-- DATA SHOWN follows --

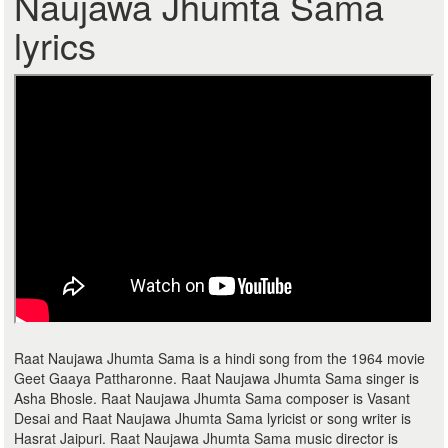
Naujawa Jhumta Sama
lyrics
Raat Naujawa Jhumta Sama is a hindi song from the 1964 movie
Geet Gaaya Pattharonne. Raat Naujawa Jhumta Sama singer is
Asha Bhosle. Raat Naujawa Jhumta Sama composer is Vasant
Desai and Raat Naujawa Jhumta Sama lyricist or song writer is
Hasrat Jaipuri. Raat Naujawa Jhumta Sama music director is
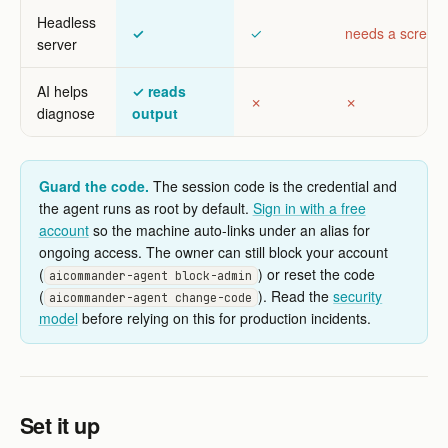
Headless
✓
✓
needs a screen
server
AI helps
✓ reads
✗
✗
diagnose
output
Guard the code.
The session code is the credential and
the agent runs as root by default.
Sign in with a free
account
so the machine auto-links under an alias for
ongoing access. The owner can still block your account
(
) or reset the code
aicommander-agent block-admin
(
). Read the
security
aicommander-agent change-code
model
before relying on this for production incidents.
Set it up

-- DATA SHOWN concluded --
-- DATA SHOWN follows --

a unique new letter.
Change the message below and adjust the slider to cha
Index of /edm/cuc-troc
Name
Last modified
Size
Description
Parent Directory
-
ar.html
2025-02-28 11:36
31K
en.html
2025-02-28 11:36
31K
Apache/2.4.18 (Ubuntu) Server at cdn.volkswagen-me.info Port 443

-- DATA SHOWN concluded --

**REQUIREMENT**.
Only a number is expected here: the count of lines in the records above that include the word "Jhumta".

**EXERCISE RESPONSE**.
6